Athymic RNU rats were used to avoid xenograft rejection. A 15mm critical size sciatic nerve defect was created. Either a collagen conduit (Integra LifeSciences), an autograft, or allograft was sutured in place. 5 mm of sciatic nerve was surgically resected from the right hind limb and a 15 mm processed human allograft or an 18 mm collagen conduit with a 1.5mm overlap at each end was sutured. Autograft controls 15 mm in length were cut, inversed, and sutured. After 6- and 12- weeks in-life, bilateral sciatic nerves were harvested, processed, and stained with toluidine blue and both gastrocnemius muscles were weighed.
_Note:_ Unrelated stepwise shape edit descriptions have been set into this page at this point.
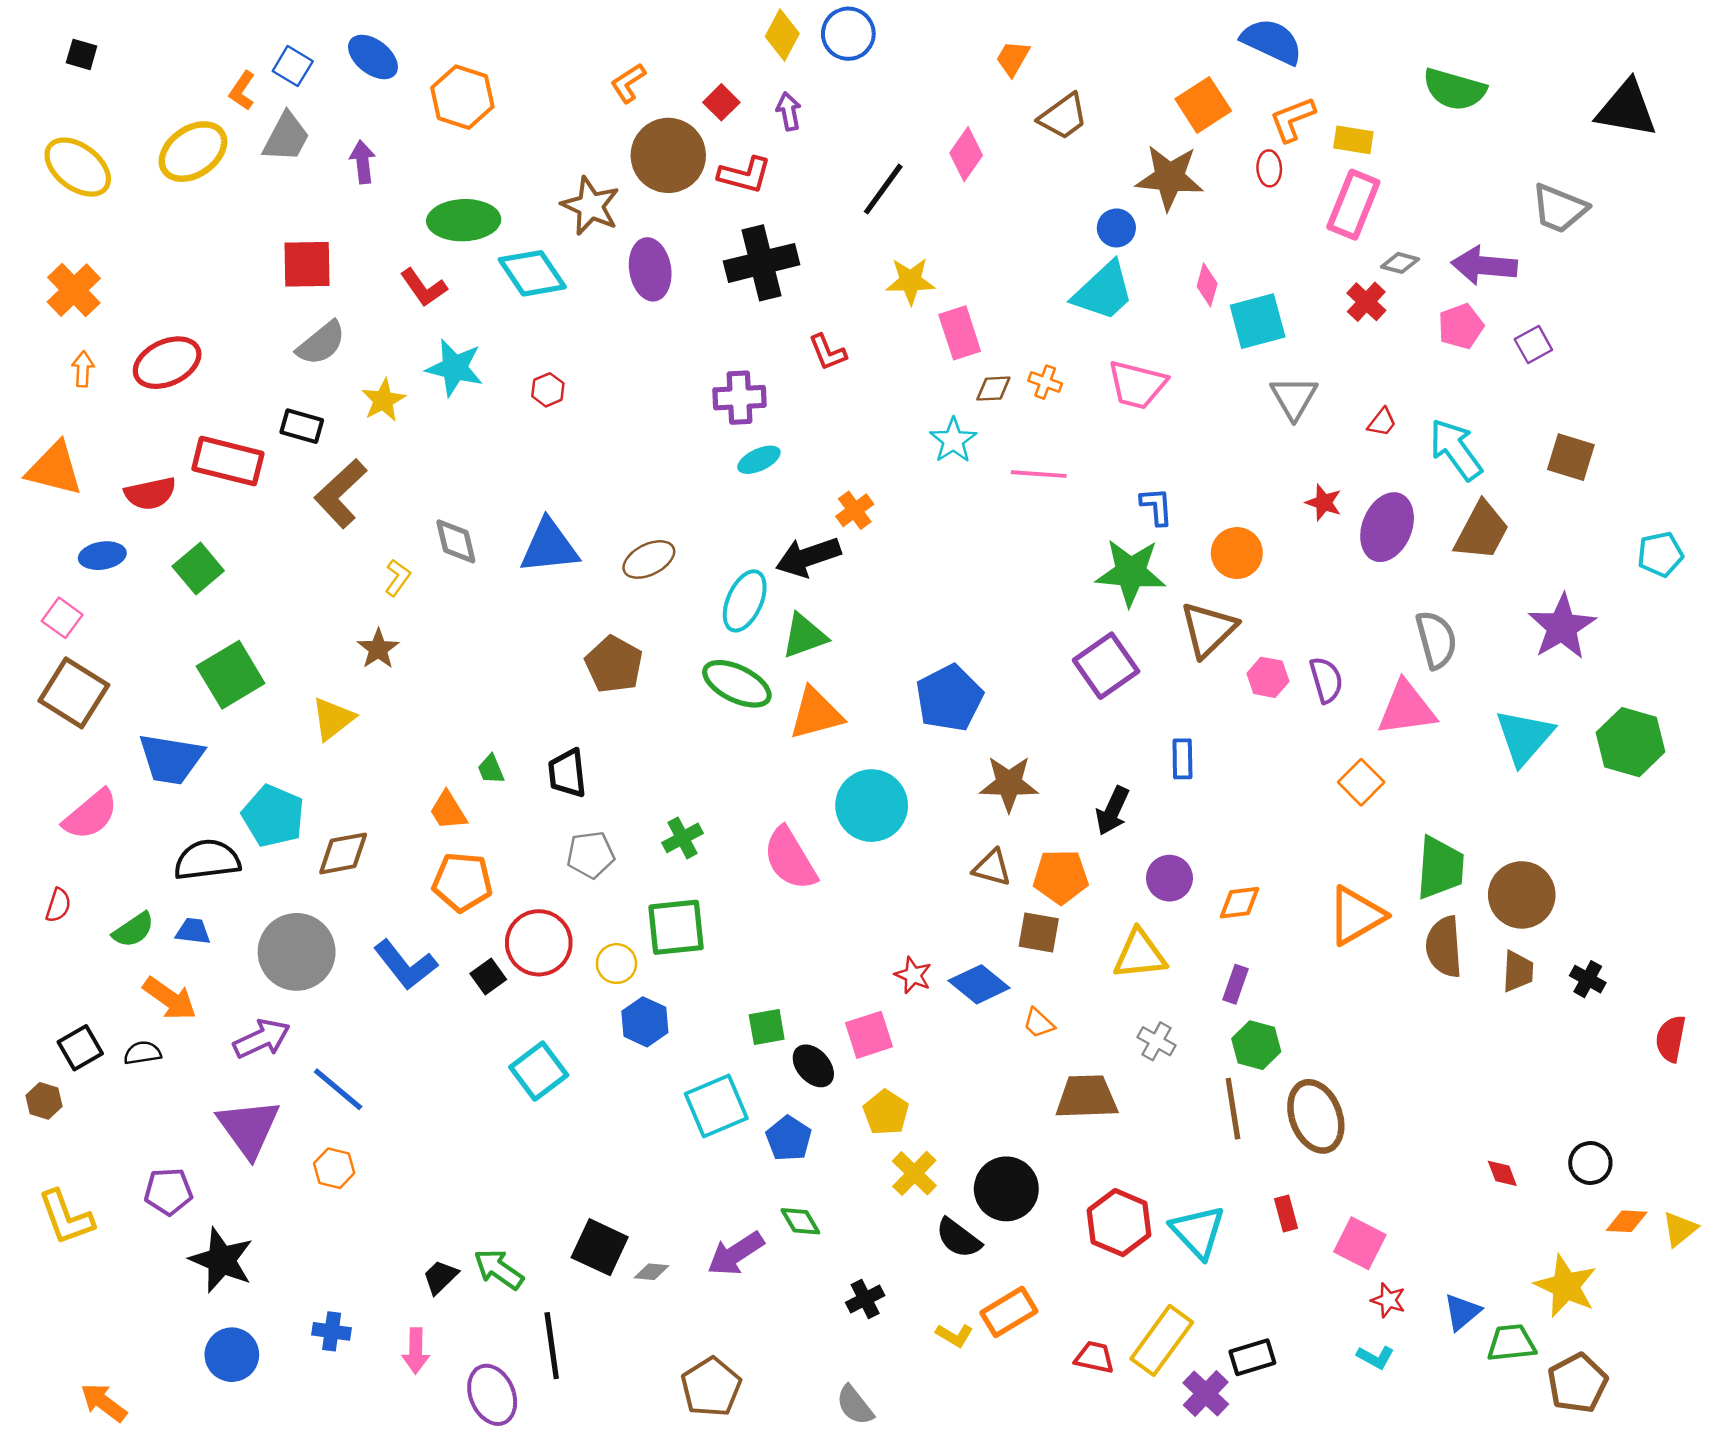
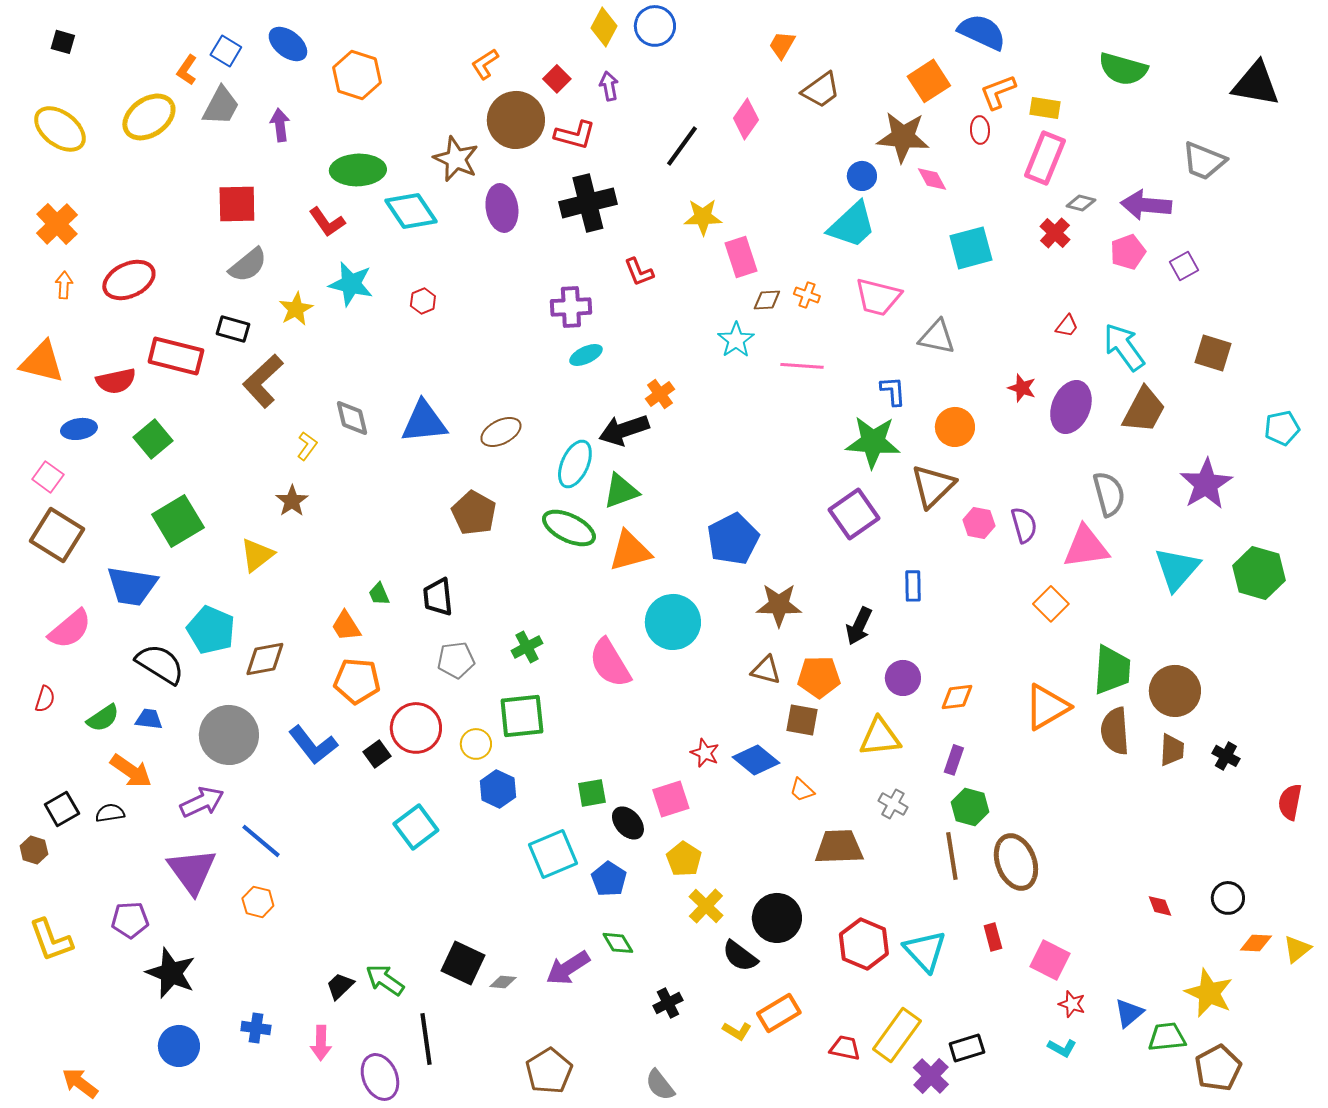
pink diamond: (1207, 285) -> (932, 179), moved, turned -44
gray triangle: (1294, 398) -> (937, 337), moved, turned -48
black semicircle: (207, 860) -> (160, 664), turned 39

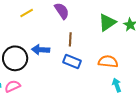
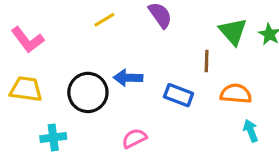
green triangle: (107, 22) -> (233, 32), turned -36
brown line: (70, 39) -> (207, 61), moved
pink semicircle: (13, 86) -> (134, 138), moved

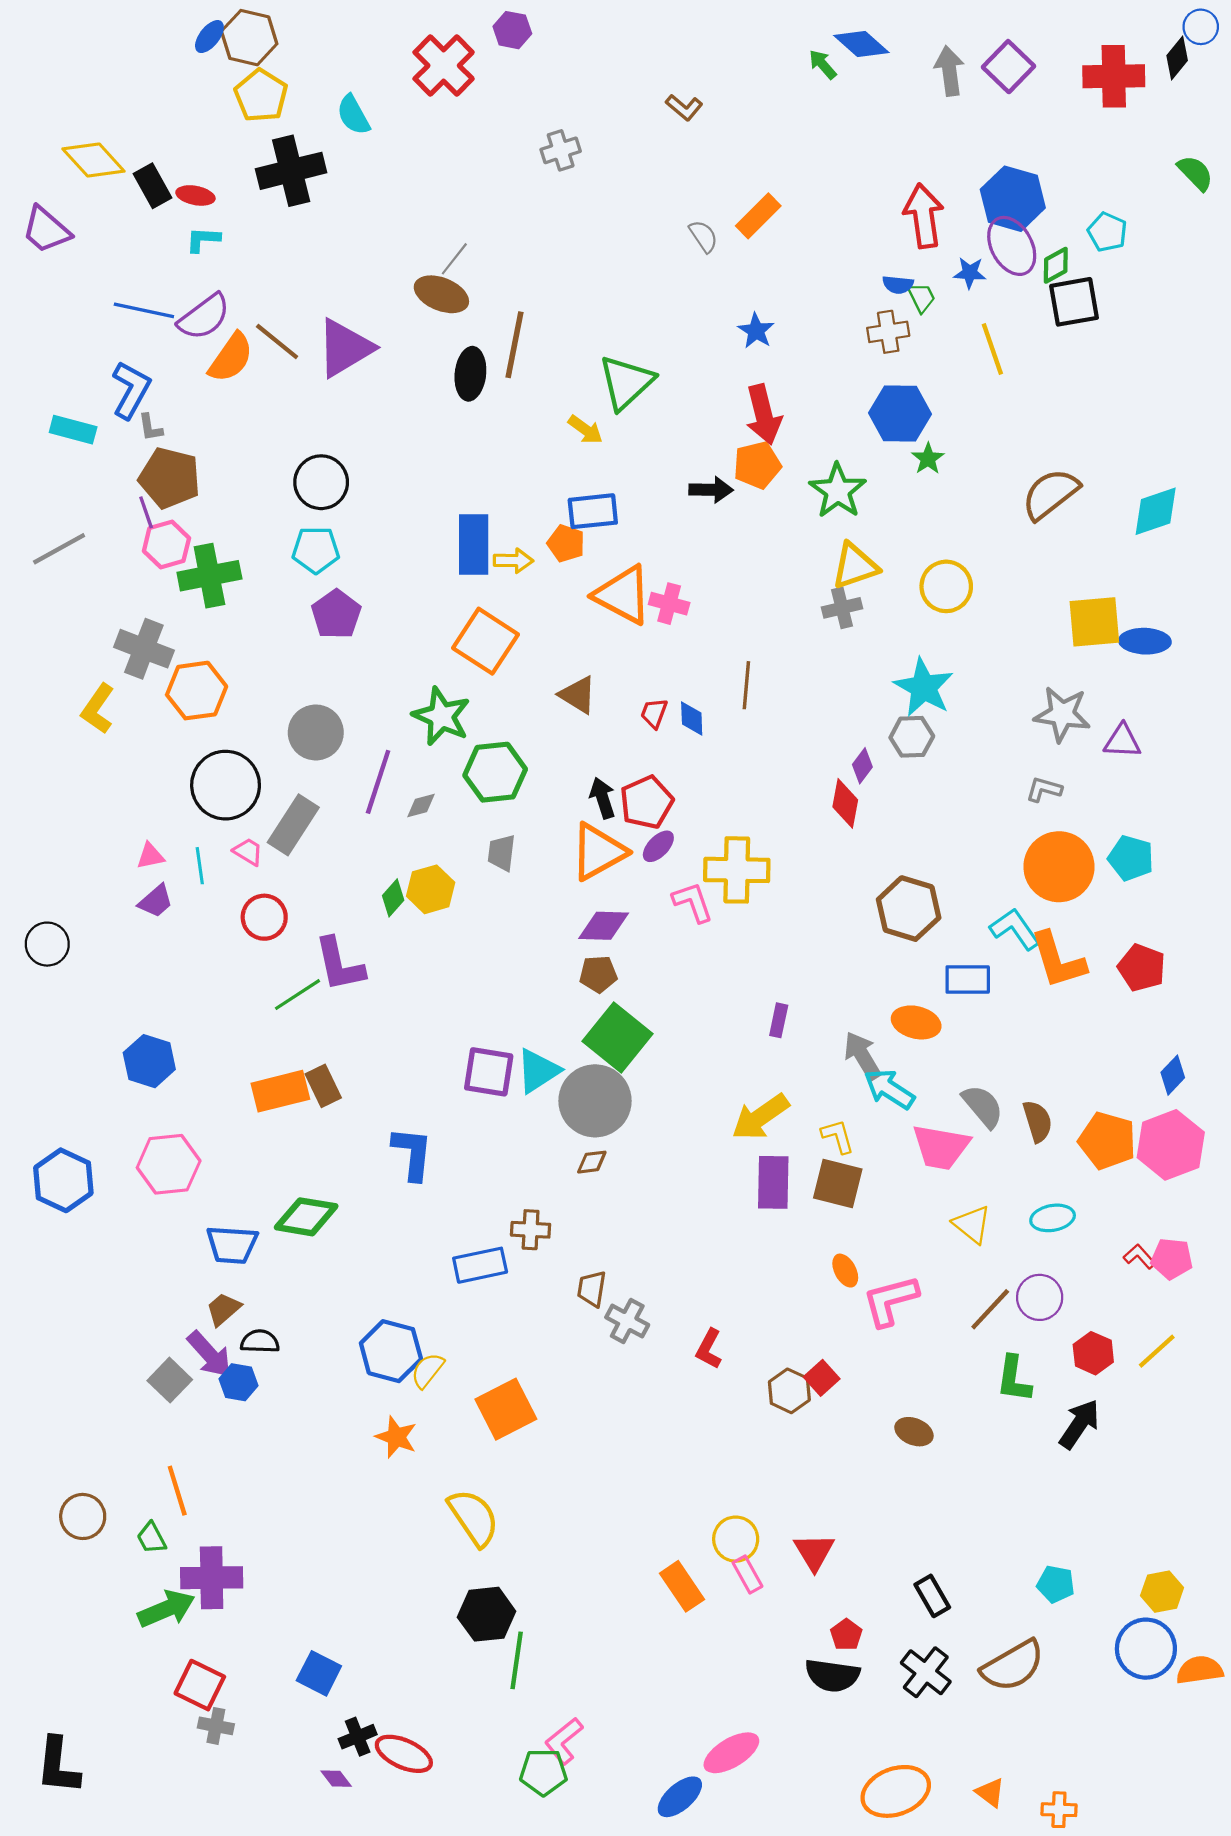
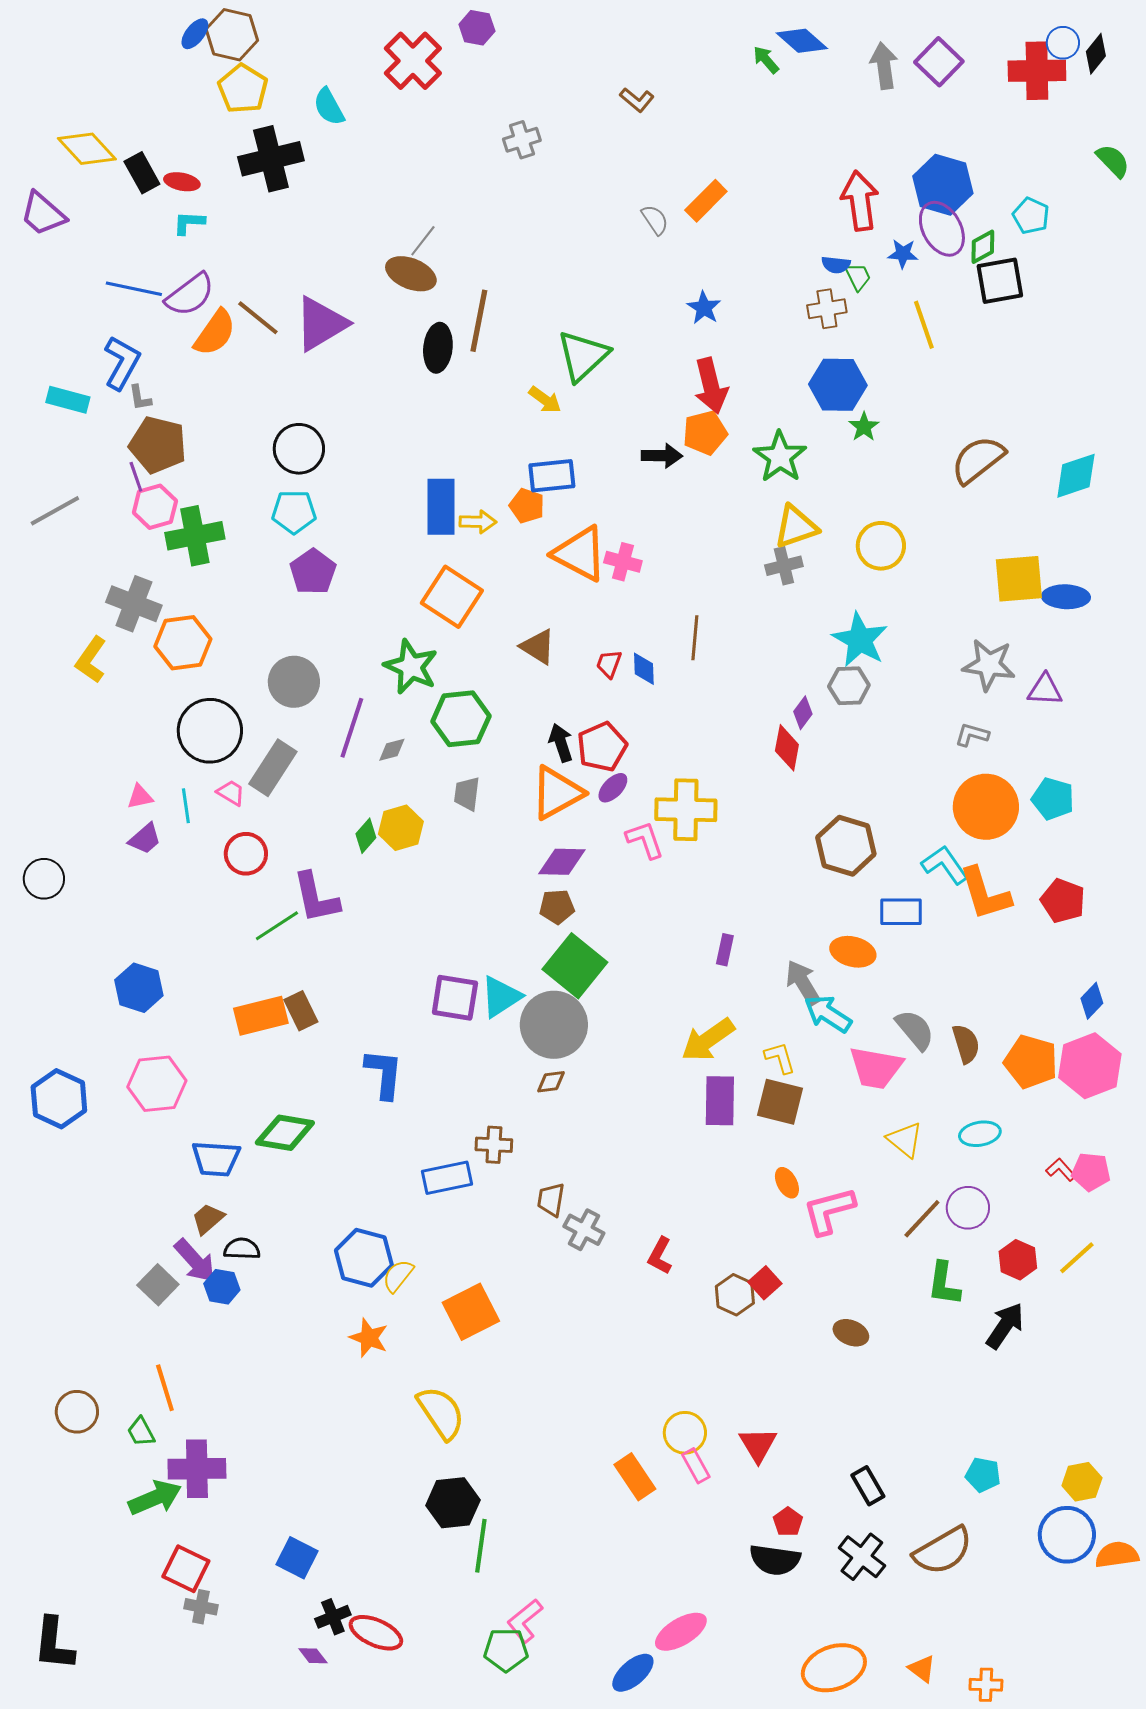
blue circle: (1201, 27) -> (1063, 43), moved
Muscle weights were normalized to the contralateral side. Morphology was assessed via immunohistochemistry.

 

Results

At 6- and 12-weeks post-implantation, axon counts, gastrocnemius muscle mass, and morphology of nerves were utilized to evaluate the regenerative potential of treatment groups. Autografts expressed the highest number of regenerated axons, followed by allograft, and collagen conduit with the least at both time points (p<0.05, fisher pairwise). Autograft also yielded the highest gastrocnemius muscle mass at both time points, while allograft trended towards having a higher mass than the collagen conduit at 12 weeks. Processed allografts had low residual neurofilament with an intact internal structure relative to native nerve. 

 

Conclusions

Autograft produced the largest number of axons and highest muscle mass at 6- and 12-weeks Processed allografts maintained their structure and yielded higher axon counts than the collagen conduit and had increased axon counts from 6 to 12 weeks, whereas autograft had decreasing axon counts. In conclusion, allograft proved to be a promising treatment option for peripheral nerve regeneration.